DATA below:
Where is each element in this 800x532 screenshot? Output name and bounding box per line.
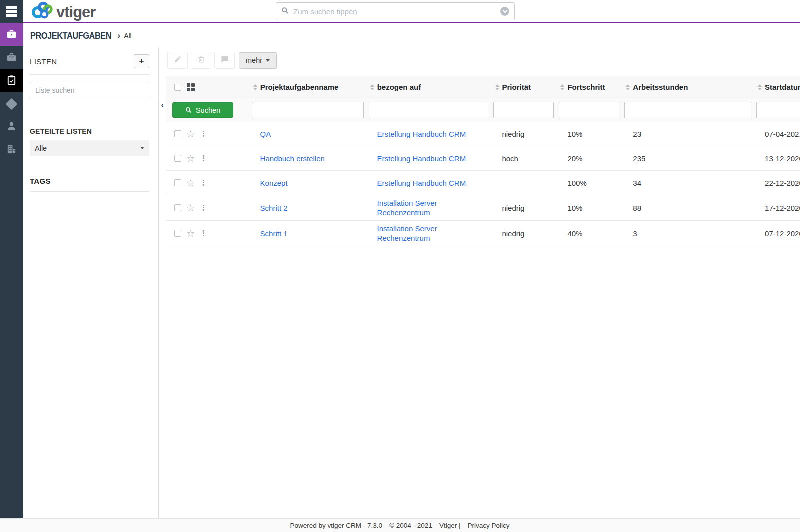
sidebar-item-organizations[interactable] <box>0 138 24 162</box>
filter-input-priority[interactable] <box>494 102 554 118</box>
sidebar-item-project-tasks-active[interactable] <box>0 70 24 92</box>
shared-lists-dropdown[interactable]: Alle <box>30 140 150 156</box>
chevron-down-icon <box>140 147 144 150</box>
sidebar-item-contacts[interactable] <box>0 116 24 138</box>
column-header-hours[interactable]: Arbeitsstunden <box>622 83 754 92</box>
sidebar-item-projects[interactable] <box>0 46 24 70</box>
comment-icon <box>221 56 229 66</box>
global-search-input[interactable] <box>294 8 500 16</box>
footer-powered-by: Powered by vtiger CRM - 7.3.0 <box>290 522 383 530</box>
sidebar-item-current-app[interactable] <box>0 24 24 46</box>
row-checkbox[interactable] <box>174 230 182 237</box>
table-header-row: Projektaufgabenname bezogen auf Prioritä… <box>166 76 800 98</box>
sidebar-item-milestones[interactable] <box>0 92 24 116</box>
row-menu-icon[interactable]: ⋮ <box>200 178 208 188</box>
table-row[interactable]: ☆ ⋮ Schritt 1 Installation Server Rechen… <box>166 221 800 246</box>
sort-icon <box>254 84 258 90</box>
list-search-input[interactable] <box>30 82 150 98</box>
comment-button[interactable] <box>214 52 235 69</box>
filter-input-startdate[interactable] <box>756 102 800 118</box>
priority-cell: hoch <box>491 154 556 163</box>
shared-lists-title: GETEILTE LISTEN <box>30 128 150 136</box>
row-menu-icon[interactable]: ⋮ <box>200 204 208 212</box>
star-icon[interactable]: ☆ <box>186 229 195 238</box>
hours-cell: 235 <box>622 154 754 163</box>
column-header-related[interactable]: bezogen auf <box>366 83 492 92</box>
task-name-link[interactable]: Schritt 1 <box>260 230 288 238</box>
table-row[interactable]: ☆ ⋮ Handbuch erstellen Erstellung Handbu… <box>166 146 800 171</box>
row-menu-icon[interactable]: ⋮ <box>200 229 208 238</box>
trash-icon <box>198 56 206 66</box>
related-link[interactable]: Erstellung Handbuch CRM <box>378 178 466 188</box>
task-name-link[interactable]: Konzept <box>260 179 288 188</box>
column-header-startdate[interactable]: Startdatum <box>754 83 800 92</box>
row-checkbox[interactable] <box>174 204 182 212</box>
collapse-panel-button[interactable]: ‹ <box>159 98 166 112</box>
select-all-checkbox[interactable] <box>174 84 182 91</box>
priority-cell: niedrig <box>491 130 556 138</box>
search-options-chevron-icon[interactable] <box>500 7 510 16</box>
star-icon[interactable]: ☆ <box>186 130 195 139</box>
hours-cell: 34 <box>622 179 754 188</box>
star-icon[interactable]: ☆ <box>186 178 195 188</box>
caret-down-icon <box>266 60 270 62</box>
related-link[interactable]: Installation Server Rechenzentrum <box>378 224 480 243</box>
startdate-cell: 17-12-2020 <box>754 204 800 212</box>
more-button[interactable]: mehr <box>239 52 277 69</box>
delete-button[interactable] <box>191 52 212 69</box>
row-menu-icon[interactable]: ⋮ <box>200 130 208 138</box>
footer-vtiger-link[interactable]: Vtiger | <box>440 522 461 530</box>
hours-cell: 88 <box>622 204 754 212</box>
star-icon[interactable]: ☆ <box>186 204 195 213</box>
edit-button[interactable] <box>168 52 188 69</box>
search-icon <box>282 7 289 16</box>
main-content: ‹ mehr <box>159 48 800 518</box>
logo-wordmark: vtiger <box>56 4 96 22</box>
column-header-label: Priorität <box>502 83 532 92</box>
filter-input-hours[interactable] <box>624 102 752 118</box>
table-row[interactable]: ☆ ⋮ Konzept Erstellung Handbuch CRM 100%… <box>166 171 800 196</box>
sort-icon <box>560 84 564 90</box>
divider <box>30 74 150 75</box>
list-toolbar: mehr <box>168 52 277 69</box>
search-button[interactable]: Suchen <box>172 102 234 118</box>
task-name-link[interactable]: QA <box>260 130 272 138</box>
sort-icon <box>370 84 374 90</box>
table-filter-row: Suchen <box>166 98 800 122</box>
row-checkbox[interactable] <box>174 180 182 186</box>
global-search-box <box>276 2 515 20</box>
hours-cell: 23 <box>622 130 754 138</box>
task-name-link[interactable]: Schritt 2 <box>260 204 288 212</box>
related-link[interactable]: Erstellung Handbuch CRM <box>378 154 466 164</box>
footer-privacy-link[interactable]: Privacy Policy <box>468 522 510 530</box>
progress-cell: 20% <box>556 154 622 163</box>
table-row[interactable]: ☆ ⋮ Schritt 2 Installation Server Rechen… <box>166 196 800 221</box>
filter-input-progress[interactable] <box>559 102 620 118</box>
breadcrumb-view[interactable]: All <box>124 32 132 40</box>
column-header-name[interactable]: Projektaufgabenname <box>250 83 366 92</box>
filter-input-name[interactable] <box>252 102 364 118</box>
column-header-priority[interactable]: Priorität <box>492 83 557 92</box>
row-checkbox[interactable] <box>174 155 182 162</box>
table-row[interactable]: ☆ ⋮ QA Erstellung Handbuch CRM niedrig 1… <box>166 122 800 146</box>
column-header-label: Startdatum <box>765 83 800 92</box>
vtiger-logo[interactable]: vtiger <box>32 2 96 24</box>
star-icon[interactable]: ☆ <box>186 154 195 164</box>
add-list-button[interactable]: + <box>134 54 150 68</box>
related-link[interactable]: Installation Server Rechenzentrum <box>378 198 480 218</box>
row-checkbox[interactable] <box>174 130 182 138</box>
clipboard-check-icon <box>6 74 18 88</box>
grid-view-icon[interactable] <box>187 84 195 92</box>
person-icon <box>6 120 18 134</box>
priority-cell: niedrig <box>491 204 556 212</box>
sort-icon <box>496 84 500 90</box>
related-link[interactable]: Erstellung Handbuch CRM <box>378 130 466 139</box>
menu-hamburger-icon[interactable] <box>0 0 24 24</box>
row-menu-icon[interactable]: ⋮ <box>200 154 208 163</box>
progress-cell: 10% <box>556 204 622 212</box>
breadcrumb-module[interactable]: PROJEKTAUFGABEN <box>30 30 112 42</box>
app-window: vtiger PROJEKTAUFGABEN › All LISTEN + GE… <box>0 0 800 532</box>
task-name-link[interactable]: Handbuch erstellen <box>260 154 325 163</box>
filter-input-related[interactable] <box>369 102 489 118</box>
column-header-progress[interactable]: Fortschritt <box>556 83 622 92</box>
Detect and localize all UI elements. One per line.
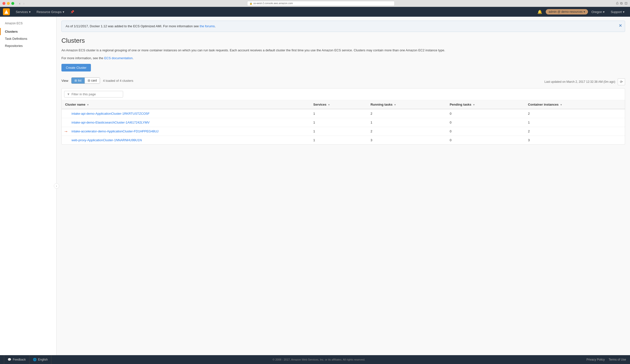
sort-icon: ▾: [87, 103, 88, 106]
table-row: →intake-accelerator-demo-ApplicationClus…: [62, 127, 625, 136]
globe-icon: 🌐: [33, 358, 36, 361]
sidebar-item-task-definitions[interactable]: Task Definitions: [0, 35, 56, 42]
refresh-button[interactable]: ⟳: [618, 78, 625, 85]
view-toolbar: View ⊞ list ⊟ card 4 loaded of 4 cluster…: [62, 77, 134, 84]
footer-copyright: © 2008 - 2017, Amazon Web Services, Inc.…: [272, 358, 365, 361]
list-view-button[interactable]: ⊞ list: [72, 78, 85, 83]
aws-logo: [3, 8, 10, 15]
sort-icon: ▾: [473, 103, 474, 106]
cell-running: 1: [367, 118, 446, 127]
col-running-tasks[interactable]: Running tasks ▾: [367, 100, 446, 109]
back-button[interactable]: ‹: [18, 1, 22, 5]
cell-pending: 0: [446, 136, 524, 145]
sidebar-item-repositories[interactable]: Repositories: [0, 42, 56, 49]
minimize-button[interactable]: [7, 2, 10, 5]
sidebar: Amazon ECS Clusters Task Definitions Rep…: [0, 17, 56, 355]
filter-icon: ▼: [67, 92, 70, 96]
sidebar-brand: Amazon ECS: [0, 22, 56, 28]
chevron-down-icon: ▾: [603, 10, 605, 14]
col-container-instances[interactable]: Container instances ▾: [524, 100, 625, 109]
list-icon: ⊞: [74, 79, 77, 82]
chevron-down-icon: ▾: [63, 10, 64, 14]
banner-text-after: .: [215, 24, 216, 28]
nav-resource-groups[interactable]: Resource Groups ▾: [34, 7, 67, 17]
pin-icon: 📌: [70, 10, 74, 14]
filter-input-wrap: ▼: [64, 91, 123, 97]
support-menu[interactable]: Support ▾: [608, 10, 627, 14]
filter-row: ▼: [62, 88, 625, 100]
cell-services: 1: [310, 118, 367, 127]
page-title: Clusters: [62, 37, 625, 44]
cell-instances: 2: [524, 127, 625, 136]
table-row: intake-api-demo-ElasticsearchCluster-1AI…: [62, 118, 625, 127]
aws-navbar: Services ▾ Resource Groups ▾ 📌 🔔 admin @…: [0, 7, 630, 17]
sort-icon: ▾: [394, 103, 396, 106]
cell-running: 2: [367, 109, 446, 118]
cluster-link[interactable]: intake-accelerator-demo-ApplicationClust…: [72, 129, 158, 133]
notification-bell[interactable]: 🔔: [535, 9, 545, 14]
cell-services: 1: [310, 136, 367, 145]
clusters-table: Cluster name ▾ Services ▾ Running tasks …: [62, 100, 625, 144]
cell-instances: 3: [524, 136, 625, 145]
page-footer: 💬 Feedback 🌐 English © 2008 - 2017, Amaz…: [0, 355, 630, 364]
table-row: web-proxy-ApplicationCluster-1NNARNHU99U…: [62, 136, 625, 145]
region-selector[interactable]: Oregon ▾: [589, 10, 607, 14]
terms-of-use-link[interactable]: Terms of Use: [608, 358, 626, 361]
sort-icon: ▾: [560, 103, 562, 106]
col-cluster-name[interactable]: Cluster name ▾: [62, 100, 310, 109]
cell-pending: 0: [446, 127, 524, 136]
sidebar-item-clusters[interactable]: Clusters: [0, 28, 56, 35]
sidebar-icon[interactable]: ⊡: [624, 1, 628, 5]
card-icon: ⊟: [88, 79, 90, 82]
maximize-button[interactable]: [11, 2, 14, 5]
cluster-link[interactable]: intake-api-demo-ApplicationCluster-1RKRT…: [72, 112, 150, 115]
privacy-policy-link[interactable]: Privacy Policy: [586, 358, 605, 361]
feedback-button[interactable]: 💬 Feedback: [4, 355, 30, 364]
feedback-icon: 💬: [8, 358, 11, 361]
share-icon[interactable]: ⎙: [616, 1, 618, 5]
create-cluster-button[interactable]: Create Cluster: [62, 64, 91, 71]
cell-instances: 2: [524, 109, 625, 118]
address-bar[interactable]: 🔒 us-west-2.console.aws.amazon.com: [247, 1, 394, 6]
main-layout: Amazon ECS Clusters Task Definitions Rep…: [0, 17, 630, 355]
col-pending-tasks[interactable]: Pending tasks ▾: [446, 100, 524, 109]
info-banner: As of 1/11/2017, Docker 1.12 was added t…: [62, 21, 625, 32]
nav-pin[interactable]: 📌: [67, 7, 77, 17]
chevron-down-icon: ▾: [29, 10, 31, 14]
language-button[interactable]: 🌐 English: [30, 355, 51, 364]
content-area: As of 1/11/2017, Docker 1.12 was added t…: [56, 17, 630, 355]
sort-icon: ▾: [328, 103, 330, 106]
user-menu[interactable]: admin @ demo-resources ▾: [546, 9, 588, 14]
page-description-2: For more information, see the ECS docume…: [62, 56, 625, 61]
row-arrow-icon: →: [64, 129, 68, 134]
chevron-down-icon: ▾: [623, 10, 624, 14]
filter-input[interactable]: [72, 92, 120, 96]
footer-right: Privacy Policy Terms of Use: [586, 358, 626, 361]
cell-services: 1: [310, 127, 367, 136]
sidebar-collapse-button[interactable]: ‹: [54, 183, 59, 189]
nav-services[interactable]: Services ▾: [13, 7, 34, 17]
table-header-row: Cluster name ▾ Services ▾ Running tasks …: [62, 100, 625, 109]
cell-running: 2: [367, 127, 446, 136]
view-label: View: [62, 79, 68, 82]
cell-services: 1: [310, 109, 367, 118]
ecs-docs-link[interactable]: ECS documentation: [104, 56, 133, 60]
cell-running: 3: [367, 136, 446, 145]
cluster-link[interactable]: intake-api-demo-ElasticsearchCluster-1AI…: [72, 121, 150, 124]
col-services[interactable]: Services ▾: [310, 100, 367, 109]
view-toggle: ⊞ list ⊟ card: [71, 77, 100, 84]
cell-instances: 1: [524, 118, 625, 127]
close-button[interactable]: [2, 2, 6, 5]
clusters-table-wrapper: ▼ Cluster name ▾ Services ▾ Running task…: [62, 88, 625, 145]
forward-button[interactable]: ›: [22, 1, 26, 5]
banner-link[interactable]: the forums: [200, 24, 215, 28]
close-icon[interactable]: ✕: [619, 23, 622, 29]
table-row: intake-api-demo-ApplicationCluster-1RKRT…: [62, 109, 625, 118]
banner-text: As of 1/11/2017, Docker 1.12 was added t…: [66, 24, 200, 28]
new-tab-icon[interactable]: ⧉: [620, 1, 623, 5]
table-header-row: View ⊞ list ⊟ card 4 loaded of 4 cluster…: [62, 77, 625, 86]
cluster-link[interactable]: web-proxy-ApplicationCluster-1NNARNHU99U…: [72, 138, 142, 142]
address-text: us-west-2.console.aws.amazon.com: [253, 2, 293, 5]
card-view-button[interactable]: ⊟ card: [85, 78, 100, 83]
cluster-count: 4 loaded of 4 clusters: [103, 79, 134, 82]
End of DATA.
**WORK ITEM:**
Which lines hold the string "menu"? Copy all of them from the data above.

**ANSWER FOR THE TASK:**
row-menu-icon[interactable]: ⋮ <box>200 178 208 188</box>
row-menu-icon[interactable]: ⋮ <box>200 204 208 212</box>
row-menu-icon[interactable]: ⋮ <box>200 229 208 238</box>
row-menu-icon[interactable]: ⋮ <box>200 130 208 138</box>
menu-hamburger-icon[interactable] <box>0 0 24 24</box>
row-menu-icon[interactable]: ⋮ <box>200 154 208 163</box>
support-menu[interactable]: Support ▾: [608, 10, 627, 14]
user-menu[interactable]: admin @ demo-resources ▾: [546, 9, 588, 14]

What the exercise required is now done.